Cereals, and maize especially, account for 80% of the human consumption and are considered a staple food in Africa. Numerous pests may cause damages to these crops and management strategies are developed in order to limit yield losses. Busseola fusca (Fuller) (Lepidoptera: Noctuidae) is one of the major pests of Maize and Sorghum in sub-Saharan Africa. At the time of this project, Bt Maize was supposed to be released soon in Kenya (2014). At the same time, Busseola fusca has developed a resistance against Bt maize in 2006 in South Africa. As a consequence, gene flow studies provide valuable information on this species in order to determine which factors may be involved in the development of this resistance. The main strategy to delay the development of the resistance in insect populations is the High Dose/Refuge strategy.
Our work had two goals. First, we aimed to characterize flight capacity of males with or without pheromone, mated and unmated females of B. fusca using tethered flight experiment. Secondly, we tested whether there could be a preferential mating between relatives as compared to non-relative mates.
Insect nutrition...
...in relation to their immune system
In 2009, under the supervision of Fleur Ponton and Steve Simpson, I undertook a research project on the impact of protein and carbohydrate ratio and concentration on the maintenance of the immune system in the flour beetle, Tenebrio molitor.
...for human consumption
In 2012, as part of my master in Geography, I spent six months working with Frederic Marion-Poll (INRA) and Antoine Hubert (Ynsect) on the first steps of the elaboration of a diet for insects for animal and human consumption.

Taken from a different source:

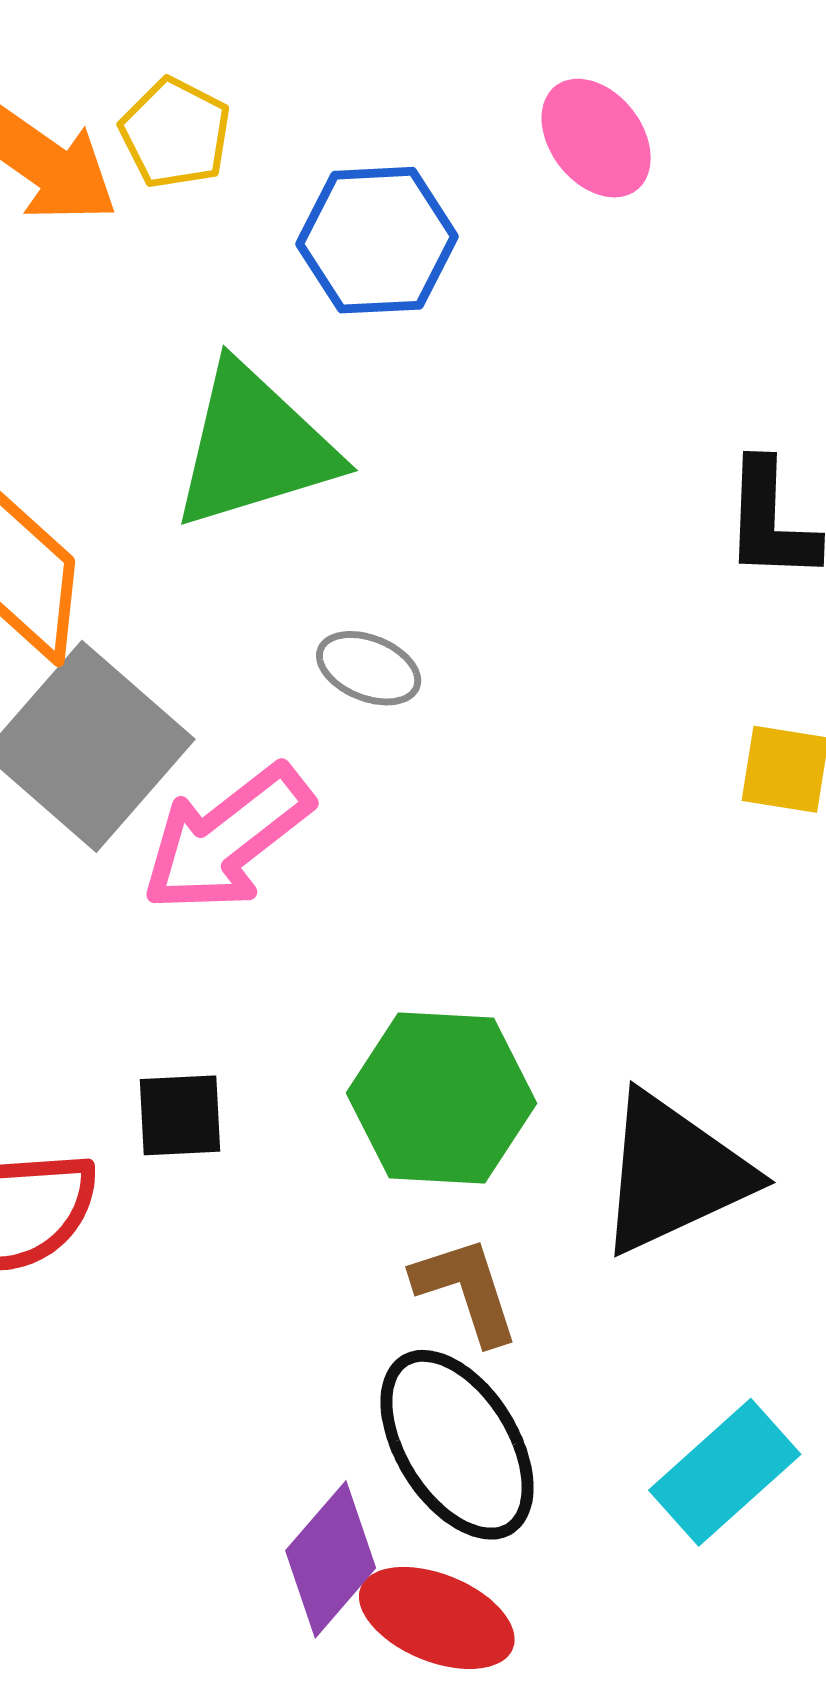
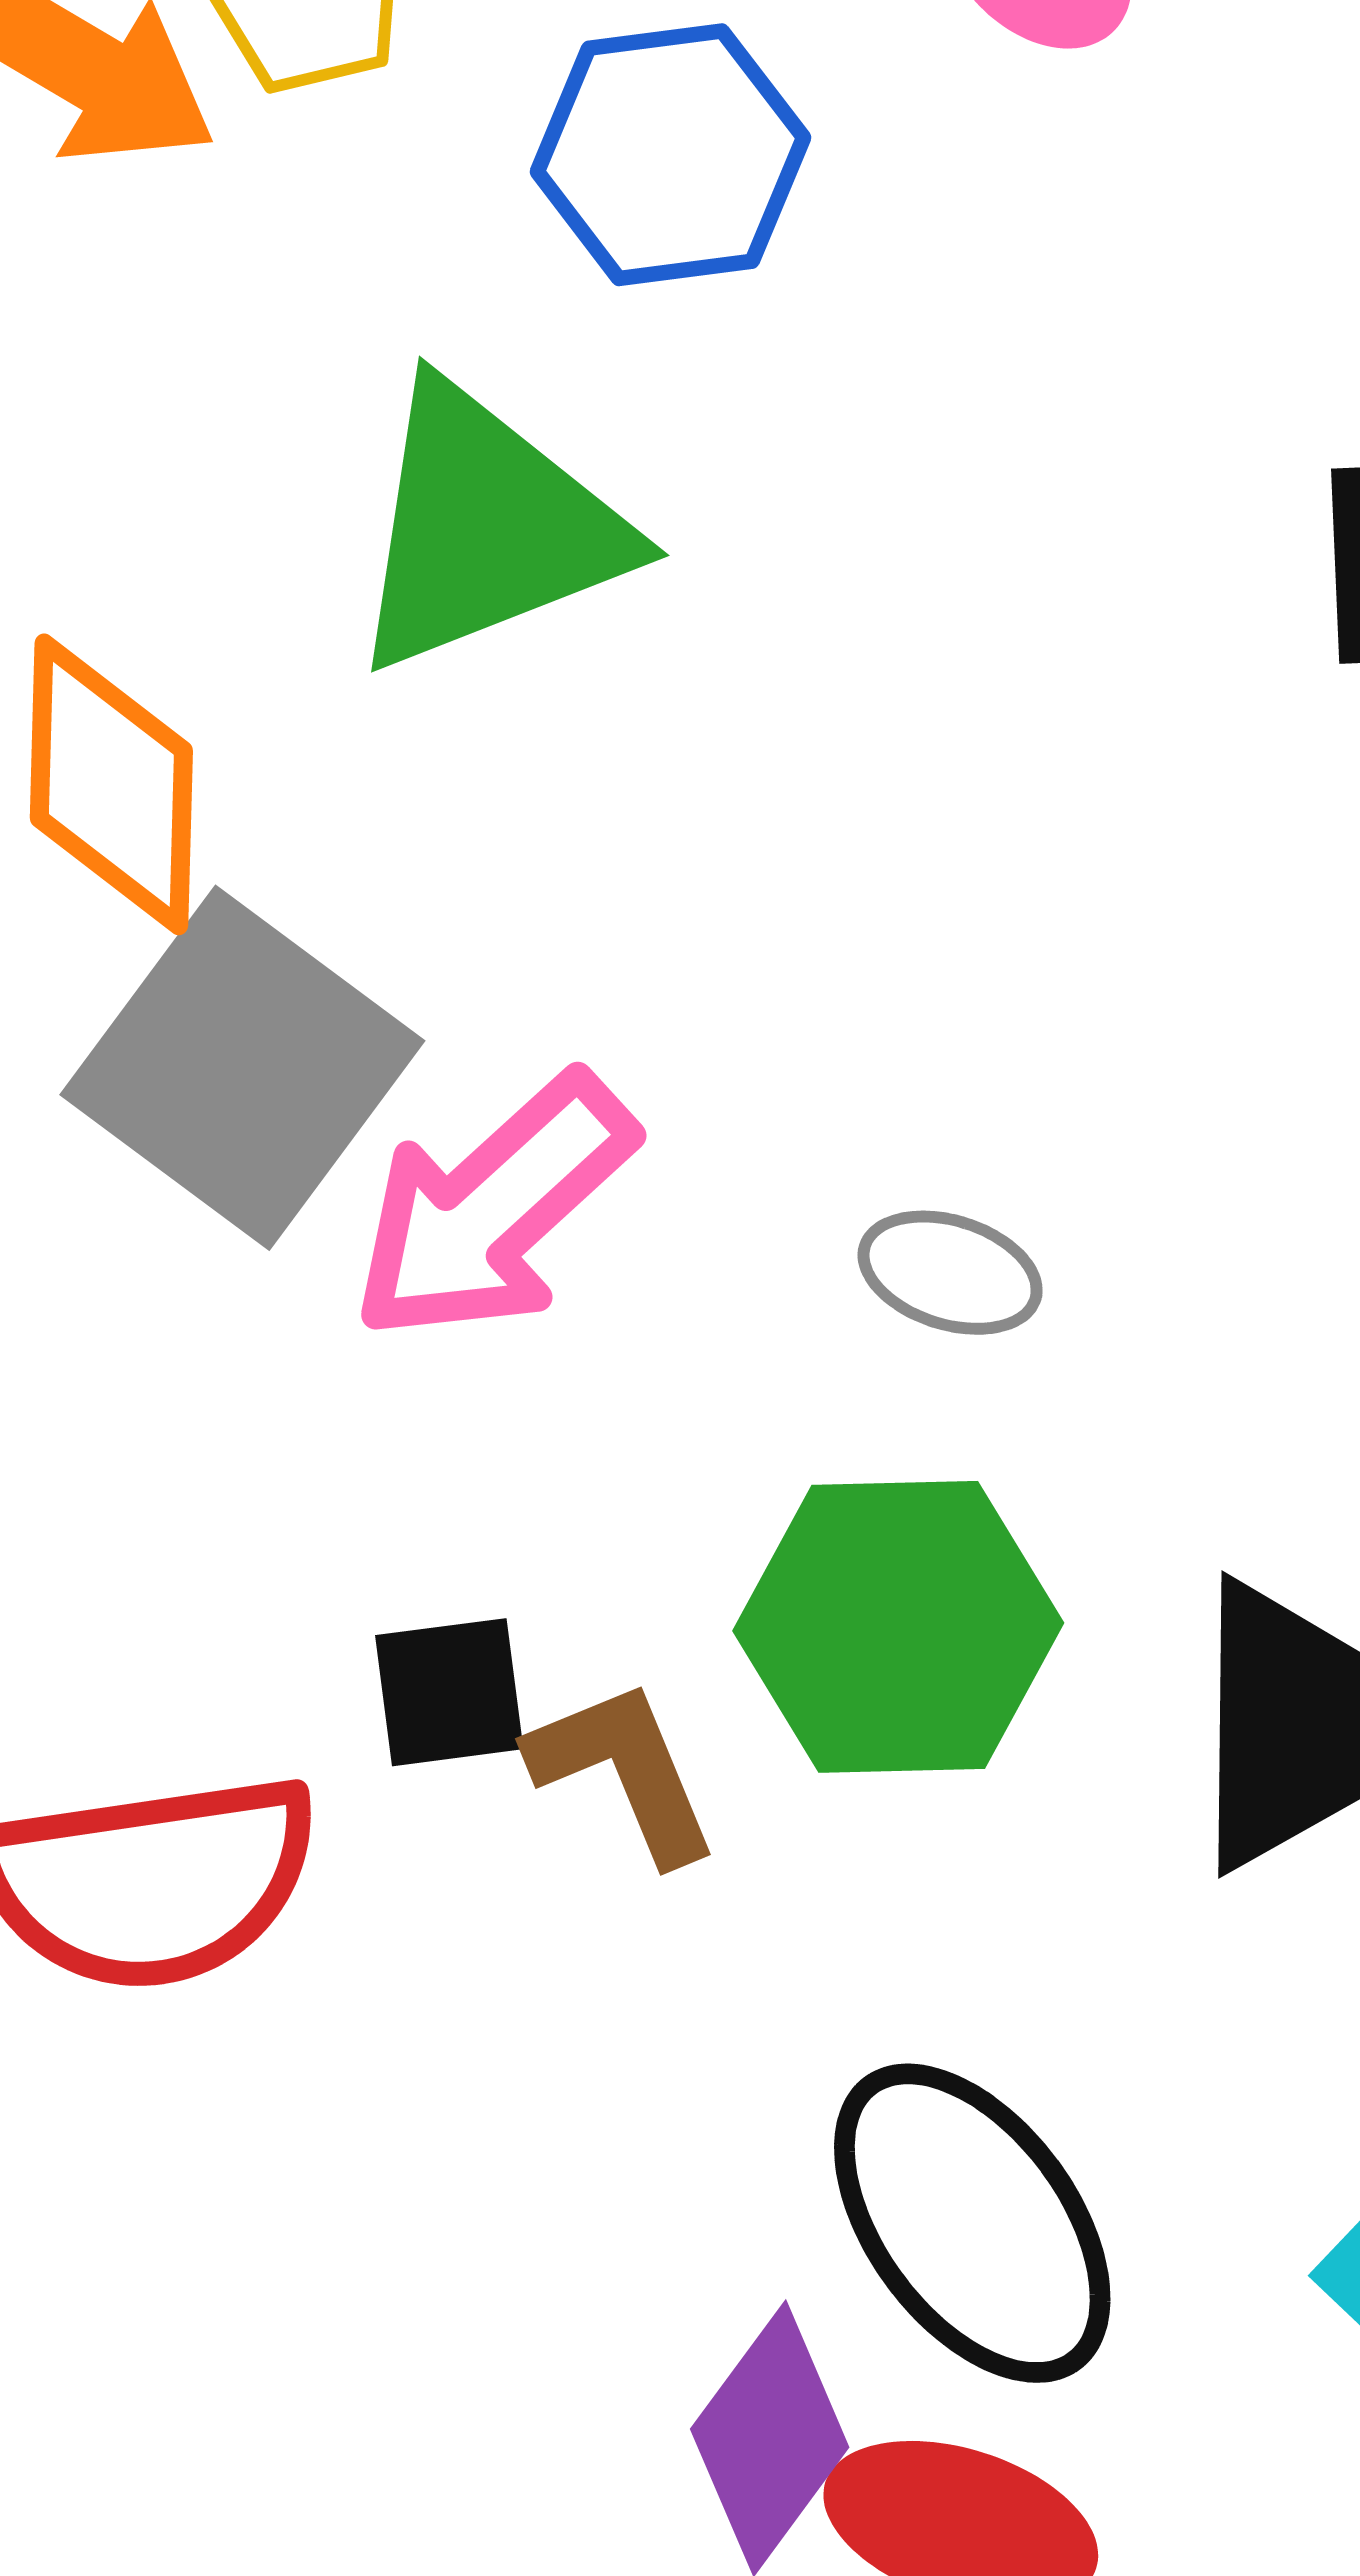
gray ellipse: (369, 668) -> (950, 1273), moved
brown L-shape: (466, 1290) -> (624, 1771), moved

The increase in human population will have to be followed with an increase in the agriculture production in the second half of the XXIst century. We will need to look for alternatives to our actual food production models. Insects are a common food source in many countries and have biological and nutritive characteristics that are extremely interesting. As a result, considering insect protein as an alternate food or feed sources has a great potential for the future of agriculture. However, the diet given to the insects should be carefully chosen to avoid creating usage conflicts by using products already consumed by human and animal. I worked on identifying, locating and quantifying industry and restaurant wastes and to start feeding trials using those wastes as a diet for Tenebrio molitor larvae.